Hybrid Welding Procedures
As with mild steels, AHSS-hybrid joints can be made by combining adhesive bonding with RSW, clinching, or self-piercing riveting. These hybrid joints result in higher strength values (static, fatigue, and crash) than the spot welding alone (Figure 1). If local deformation and buckling can be avoided during in-service applications of weld bonding/adhesive hybrid joining, the potential for component performance is enhanced.
Hybrid RSW and Adhesives
Many automotive joining BIW applications are using the combination of RSW together with adhesives to obtain superior joint performance.

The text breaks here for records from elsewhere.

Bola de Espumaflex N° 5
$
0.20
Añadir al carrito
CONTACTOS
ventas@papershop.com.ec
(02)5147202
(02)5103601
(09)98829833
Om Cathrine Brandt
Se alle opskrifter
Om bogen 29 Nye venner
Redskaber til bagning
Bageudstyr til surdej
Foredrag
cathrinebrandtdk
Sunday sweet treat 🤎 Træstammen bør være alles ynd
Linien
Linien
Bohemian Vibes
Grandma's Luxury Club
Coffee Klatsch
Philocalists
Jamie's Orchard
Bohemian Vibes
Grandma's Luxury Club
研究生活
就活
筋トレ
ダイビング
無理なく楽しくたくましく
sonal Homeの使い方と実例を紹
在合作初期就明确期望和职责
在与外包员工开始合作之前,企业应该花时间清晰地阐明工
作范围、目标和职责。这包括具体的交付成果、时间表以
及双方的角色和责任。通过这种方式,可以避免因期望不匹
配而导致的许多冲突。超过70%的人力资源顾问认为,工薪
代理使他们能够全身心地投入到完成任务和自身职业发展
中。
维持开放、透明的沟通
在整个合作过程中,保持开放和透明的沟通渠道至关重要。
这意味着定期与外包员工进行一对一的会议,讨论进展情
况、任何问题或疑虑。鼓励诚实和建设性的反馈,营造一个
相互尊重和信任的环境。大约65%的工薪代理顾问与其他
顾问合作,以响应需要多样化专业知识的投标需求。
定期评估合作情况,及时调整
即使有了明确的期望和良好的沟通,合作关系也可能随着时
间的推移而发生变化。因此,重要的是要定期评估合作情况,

This combination is referred to as WB. Figure 2 shows a tensile shear test for resistance spot welds, adhesives, and weld bonds. There were trends of fracture strength increasing slightly with material strength with the spot welds. Also, the fracture strength was very high, increasing significantly with increasing material strength for adhesive bonds. The fracture strength was the highest for welded bonds and increased significantly with increasing material strength.
Figure 3 represents a peel test for the same samples. Trends observed were fracture strength increasing slightly with material strength but is lower than the other joining methods for spot welds. Fracture strength for adhesive bonding is greater than Weld Bonding (WB) and spot welding. Energy absorption was not very sensitive to material strength. The bond using adhesive alone had poor failure strength as well as poor energy absorption.
Figure 4 shows cross tensile results for the three samples. Spot welds showed fracture strength reaching a maximum for DP 600. Adhesive fracture strength increased slightly with increasing material strength. The welded bond’s fracture strength was greater than the other joint types and increased significantly with increasing material strength.
Figure 5 shows the fatigue testing performed in tensile shear mode on DP 800 [LINK TO DP steel page in Metallurgy] material (1.2-mm gage). Spot welds showed the lowest fatigue properties of the test samples. While the weld-bonded samples performed much better than conventional spot welds, they were still weaker than the adhesive joints. Adhesive had the best fatigue performance. The parent material properties had little influence upon the fatigue properties of spot welds because the spot weld itself acts as a fatigue crack initiator.